I have participated in elections for decades for myself and others. Some have been won. Some lost. Never, however, have I asked a friend for support than condemn for giving the very support I sought of them to another person. To do so is not to stand on principle but on bruised pride.
You said I seek to deny your democratic right. It is you who seeks to grab mine. If not mistaken, I believe I am a member of the APC. I have a right and duty to support the candidate who I believe will best represent the party. What your letter is really saying is that if I don’t support you, I should keep my mouth shut. You complain of a purported meeting I had to discuss the coming primary in Ondo. Do you deny me and other APC members now the right to assembly and talk. Had you heard that the meeting had anointed you, I doubt you would have written the first word of the letter you sent to me.
But here I want to give you and others a clear assurance that you may rest more at ease. I reserve the right to support any candidate I wish because no one has the right to take this away from me. However, I will also do everything in my power to ensure the primaries are free and fair and that there will be no undue influence on the process. The candidate who can garner the most support and votes will win. Since its inception, the APC has run the cleanest and most transparent primaries in the history of this nation. The just-concluded primary in Edo is further evidence of this. My dear friend, I leave you free to run and win the primary. If you do, I shall congratulate you and support you in the general election. However, you must respect my rights as well and leave me to my own conscience to support who I will support. And to show interest in whom I wish.

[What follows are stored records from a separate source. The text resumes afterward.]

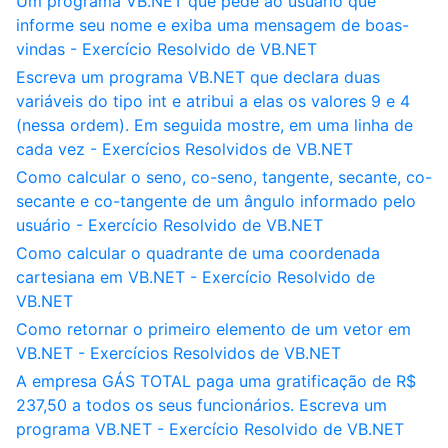
Um programa VB.NET que pede ao usuário que
informe seu nome e exiba uma mensagem de boas-
vindas - Exercício Resolvido de VB.NET
Escreva um programa VB.NET que declara duas
variáveis do tipo int e atribui a elas os valores 9 e 4
(nessa ordem). Em seguida mostre, em uma linha de
cada vez - Exercícios Resolvidos de VB.NET
Como calcular o seno, co-seno, tangente, secante, co-
secante e co-tangente de um ângulo informado pelo
usuário - Exercício Resolvido de VB.NET
Como calcular o quadrante de uma coordenada
cartesiana em VB.NET - Exercício Resolvido de
VB.NET
Como retornar o primeiro elemento de um vetor em
VB.NET - Exercícios Resolvidos de VB.NET
A empresa GÁS TOTAL paga uma gratificação de R$
237,50 a todos os seus funcionários. Escreva um
programa VB.NET - Exercício Resolvido de VB.NET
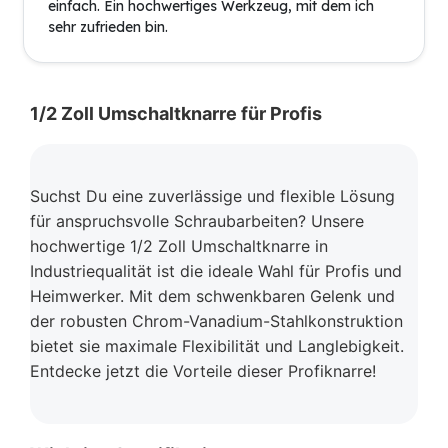
einfach. Ein hochwertiges Werkzeug, mit dem ich
sehr zufrieden bin.
1/2 Zoll Umschaltknarre für Profis
Suchst Du eine zuverlässige und flexible Lösung
für anspruchsvolle Schraubarbeiten? Unsere
hochwertige 1/2 Zoll Umschaltknarre in
Industriequalität ist die ideale Wahl für Profis und
Heimwerker. Mit dem schwenkbaren Gelenk und
der robusten Chrom-Vanadium-Stahlkonstruktion
bietet sie maximale Flexibilität und Langlebigkeit.
Entdecke jetzt die Vorteile dieser Profiknarre!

I also need to correct what appears to be a mistaken impression on your part about the 2015 election. Your letter seems to indicate that it was on your advice that I backed President Buhari. You assume too much credit and should be more guarded in your assertions. As a veteran in the political arena, I do not make important decisions lightly. I make final political decisions and calculations on my own after deep reflections and consultation with many people from many perspectives. I can assure you, dear friend, that I trust my own political counsel more than yours and that I have numerous other advisors whose advice I weigh more than yours. After all had you so much influence over me in the presidential election, it would mean you surely should have greater influence over me when it comes to the primary in your state.
I do appreciate your passion and concern for the welfare of the people.
Yet, you are not the only one who feels this. The love of the people is not exclusive to you, Tunji. My entire life has been devoted to the betterment of the people and of this nation. Lagos is a much better place because of what we have tried to do, and I pray that it will be better still.
Many worked hard and long and sacrificed much, even more than you, to bring in the new federal government. We did not do this as a sport but to improve the lives of the people. You need not lecture me about the plight of the people. Their right to a better life is what motivates me. I do not doubt your love for the people and this nation. Yet, you have no right to doubt mine for you do not love these people and this place more than I do. Of that, I can assure you.
I am a democrat. I am ready to for the chips to fall where they may after and open and fair primary in Ondo. Instead of welcoming this, it appears you are afraid of it. Instead of fighting me who is but one man with no vote, you should be fighting for votes and support. Your letter to me was woefully misplaced and inappropriate. Still, I wish you the best and may democracy and the people’s will prevail above all else.